Calculating confidence for a web app conversion rate I'm checking the conversion rates on some segments of a web application as to figure out which types of customers we should invest in paid acquisition (theory is that these segments see more value in the product and, as such, are willing to pay).
For example, on one segment there are 336 users of which 88 converted to paid. This gives a ~26% conversion rate for the segment but how can I have a high degree of confidence that the data is significant enough as to avoid burning precious resources chasing this segment?
TIA
 A: From a statistical point of view, each user can be thought of as a Bernoulli trial for simplicity.  (There are other ways of thinking about this, but I suspect this will be good enough for your purposes, and won't require going too far into more advanced statistics.)  The success rate achieved over multiple Bernoulli trials is distributed as a binomial with probability $p$ (in your case 26%), and number of trials $N$ (for you 336).  How much the observed proportion will bounce around can be assessed by the standard error of the proportion, which is:
$$
SE_{prop}=\sqrt{\frac{p(1-p)}{N}}
$$ 
The Central Limit Theorem should assure us that the distribution of sample proportions will be approximately normal, given that your $N$ is so large.  Thus, you could calculate a decent first approximation of the 95% confidence interval by simply multiplying your SE by 1.96 and adding (and subtracting) the product to your observed proportion.  
From there, you need to think about how much this will cost the company and how much revenue will be generated.  HTH, cheers.  
Update:  What will likely happen as the number of users goes from 336 to 336,000?  
If 26% really is the true underlying probability, then the sample proportion will bounce around less and less far from that percentage in larger samples.  Note however, that given your current data, a range of values are likely, so it may converge on a higher or lower number than 26%.  That is what the 95% confidence interval tells you--the range of plausible values.  

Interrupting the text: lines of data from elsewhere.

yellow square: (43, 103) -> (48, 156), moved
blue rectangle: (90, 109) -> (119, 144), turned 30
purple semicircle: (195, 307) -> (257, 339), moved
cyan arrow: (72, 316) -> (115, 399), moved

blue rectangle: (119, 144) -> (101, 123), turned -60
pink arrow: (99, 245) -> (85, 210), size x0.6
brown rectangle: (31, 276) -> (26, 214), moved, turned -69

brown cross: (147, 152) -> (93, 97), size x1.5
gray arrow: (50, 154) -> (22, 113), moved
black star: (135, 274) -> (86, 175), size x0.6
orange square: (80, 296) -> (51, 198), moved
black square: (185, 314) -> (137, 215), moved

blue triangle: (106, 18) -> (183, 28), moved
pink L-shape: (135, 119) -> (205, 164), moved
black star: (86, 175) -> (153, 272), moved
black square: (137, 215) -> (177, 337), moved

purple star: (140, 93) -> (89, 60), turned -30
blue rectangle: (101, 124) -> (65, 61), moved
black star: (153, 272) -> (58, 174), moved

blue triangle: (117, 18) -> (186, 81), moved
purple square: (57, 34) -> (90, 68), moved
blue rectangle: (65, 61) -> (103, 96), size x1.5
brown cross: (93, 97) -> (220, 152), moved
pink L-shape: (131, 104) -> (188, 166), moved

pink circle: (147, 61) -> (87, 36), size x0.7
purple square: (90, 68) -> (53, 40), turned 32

Note also that this is just a model: for example, you are assuming that every user has the same probability of converting into a paid customer, which is certainly not true, but probably a good enough approximation anyway.  Imagine a more sophisticated model with a mix of groups of users, with the groups constituting different proportions of the total, and with each group having a different probability of converting.  It's easy to see how this can amount to the same thing as your current model when you are only working with the aggregate.  Models necessarily are simplifications, and thus are never veridical, as Box famously put it, "All models are wrong, but some are useful".  

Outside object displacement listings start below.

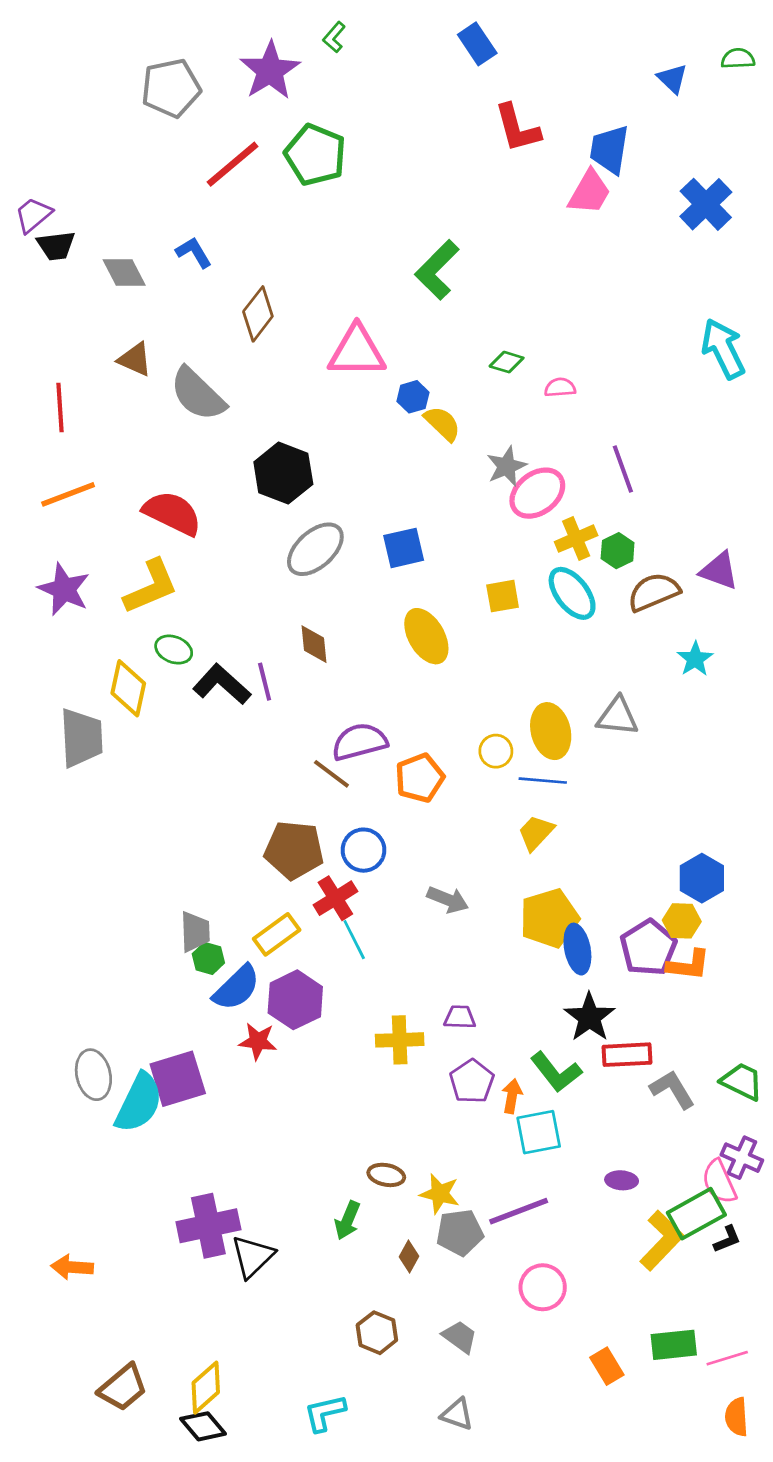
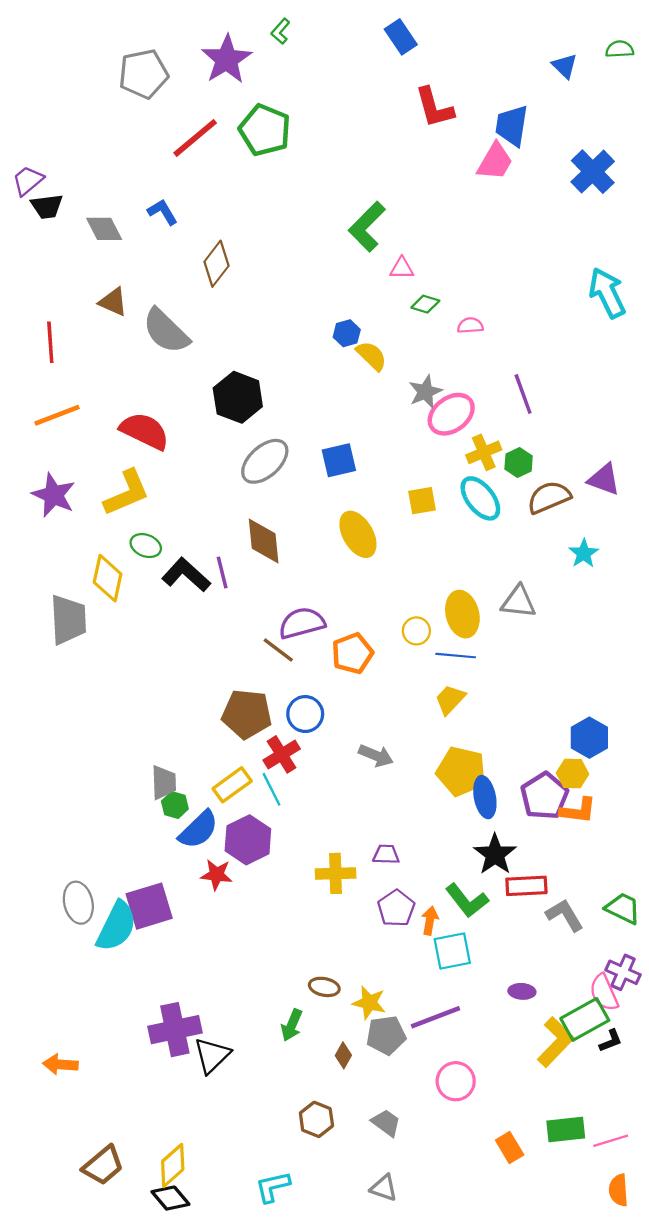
pink triangle: (357, 351) -> (402, 268), moved, size x0.5
brown diamond: (314, 644) -> (264, 541), size x1.4
yellow pentagon: (549, 918) -> (461, 771), turned 30
cyan line: (354, 940) -> (272, 789), moved

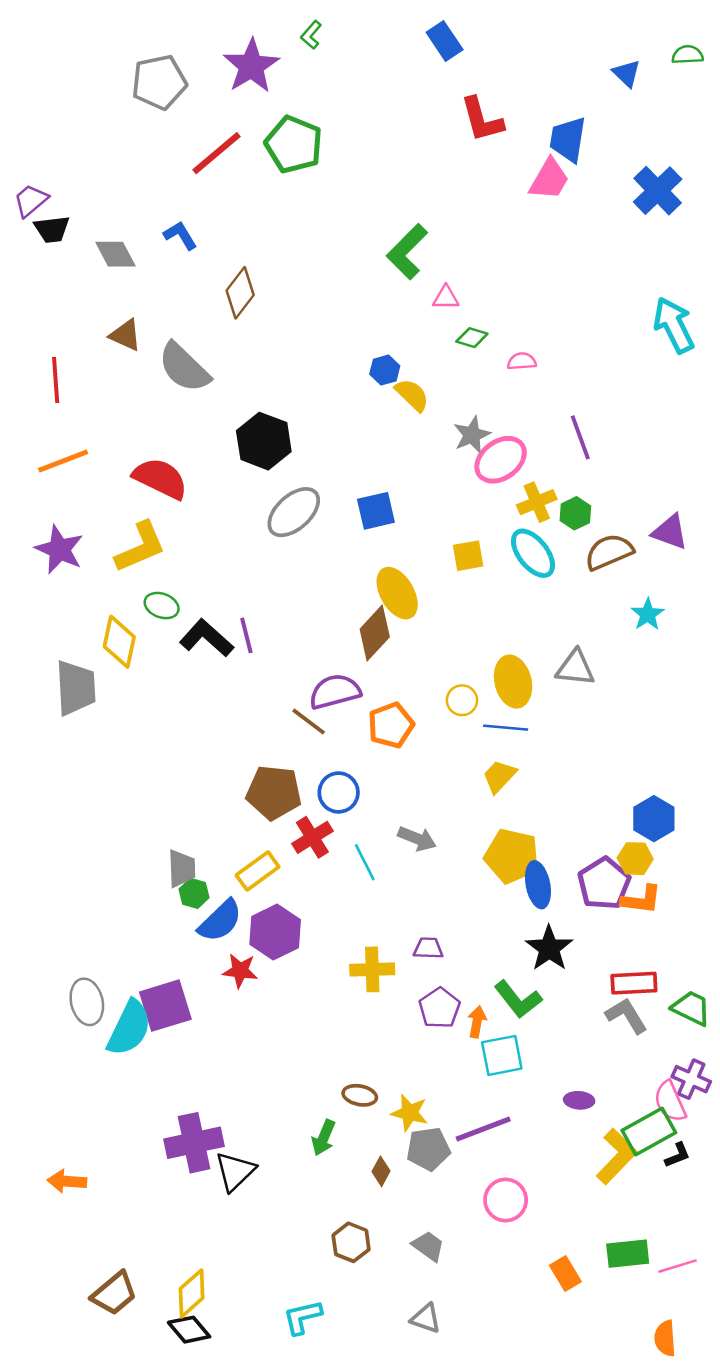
brown diamond: (264, 541) -> (375, 633), moved, turned 48
cyan line: (272, 789) -> (365, 862), moved
red rectangle: (526, 886) -> (634, 983), moved
orange semicircle: (619, 1190) -> (665, 1338), moved

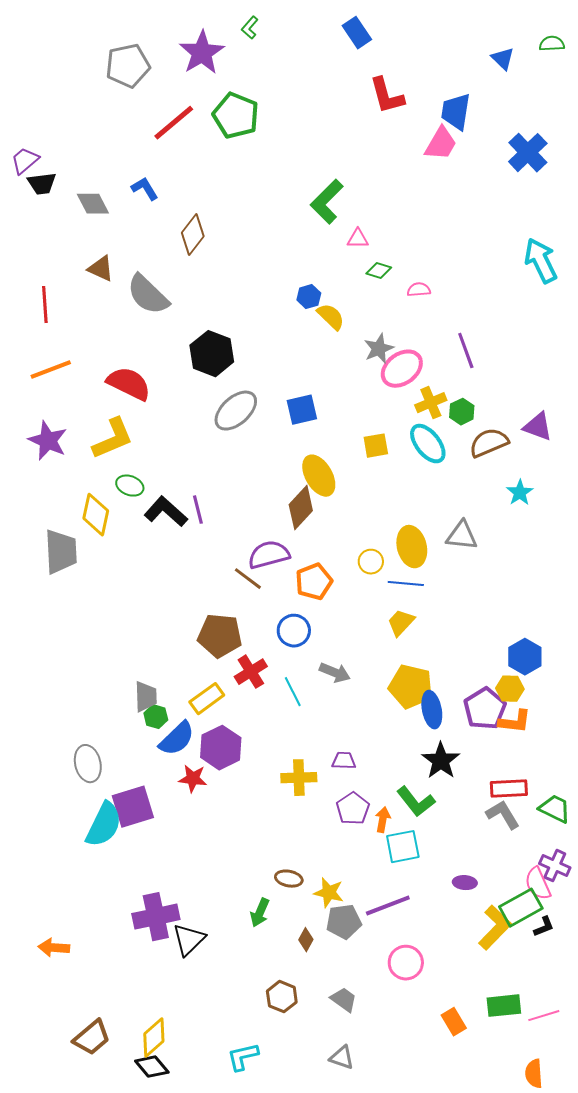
blue circle: (339, 792) -> (294, 631), moved
gray ellipse: (87, 1002) -> (88, 764), moved

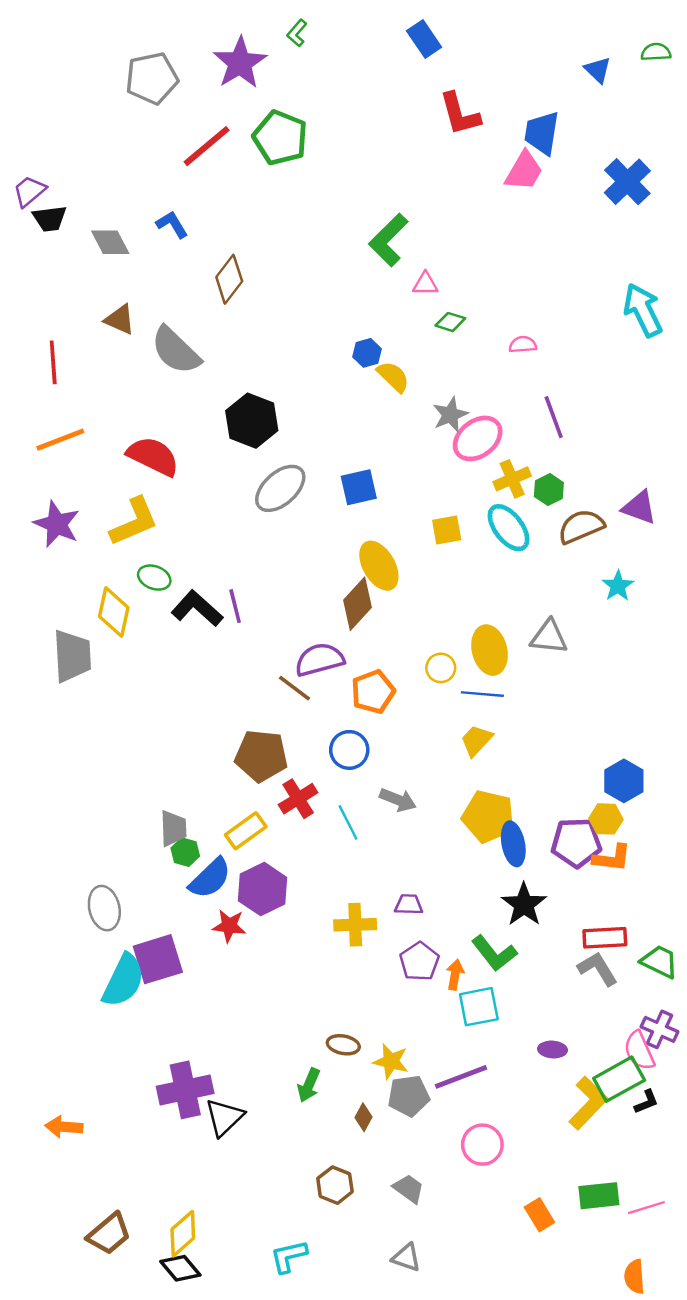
pink semicircle: (419, 290) -> (523, 345), moved
purple pentagon: (485, 709) -> (576, 843), turned 30

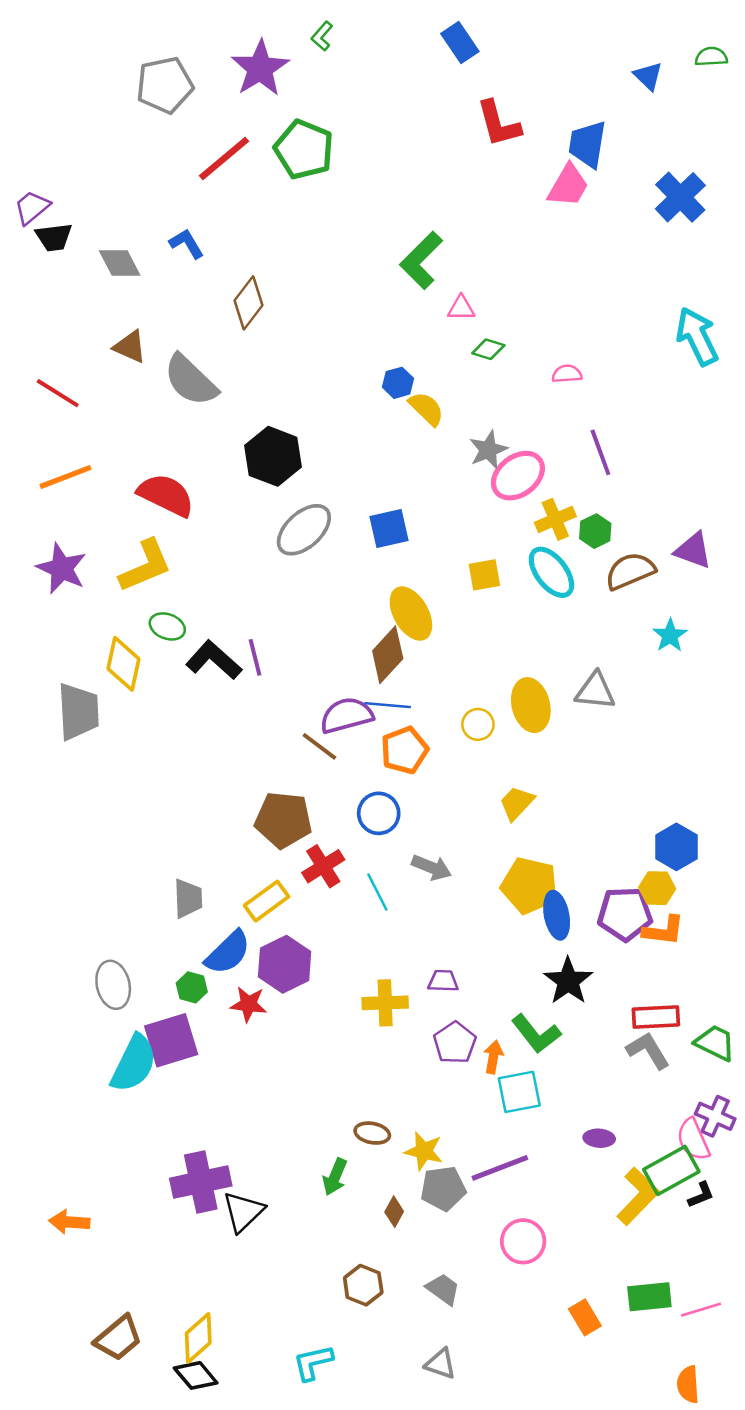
red line: (53, 362) -> (58, 393), turned -54
blue line: (482, 694) -> (388, 705), moved
green hexagon: (185, 852) -> (192, 987), moved

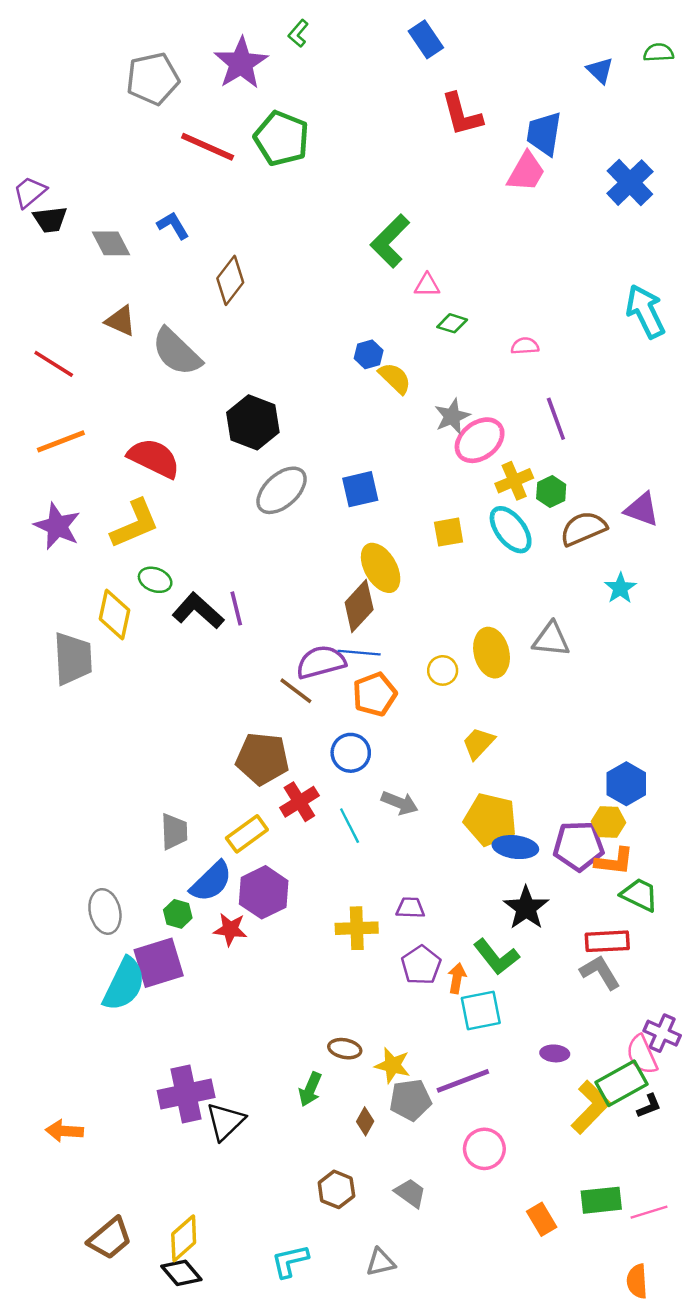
red line: (224, 158) -> (208, 147), turned 64
blue ellipse: (557, 915) -> (515, 847), turned -72
green trapezoid: (715, 1043) -> (639, 895), moved
gray triangle: (441, 1364) -> (381, 1262), moved, turned -32

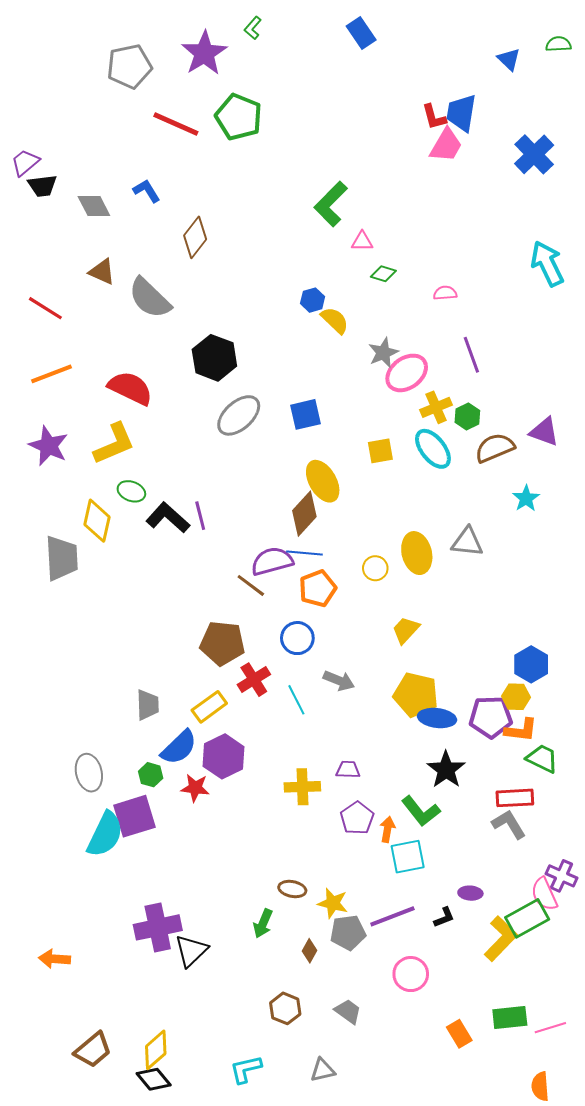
red L-shape: (462, 115) -> (434, 117), moved, size x0.7
black L-shape: (649, 1106) -> (444, 917), moved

When you use the model to plan future actions, you are further assuming that nothing that will change over that time (e.g., the policy changes you implement, or other changes in the larger world) will not influence the underlying probability.  This is also false.  As they say, making predictions is hard, especially about the future.  All you can do is use the best information available to you in the optimal way; the fact that there's always more information that you don't have and that your information is imperfect doesn't change that.  These considerations illustrate how the model helps you think about what you may want to do, but cannot do your thinking for you.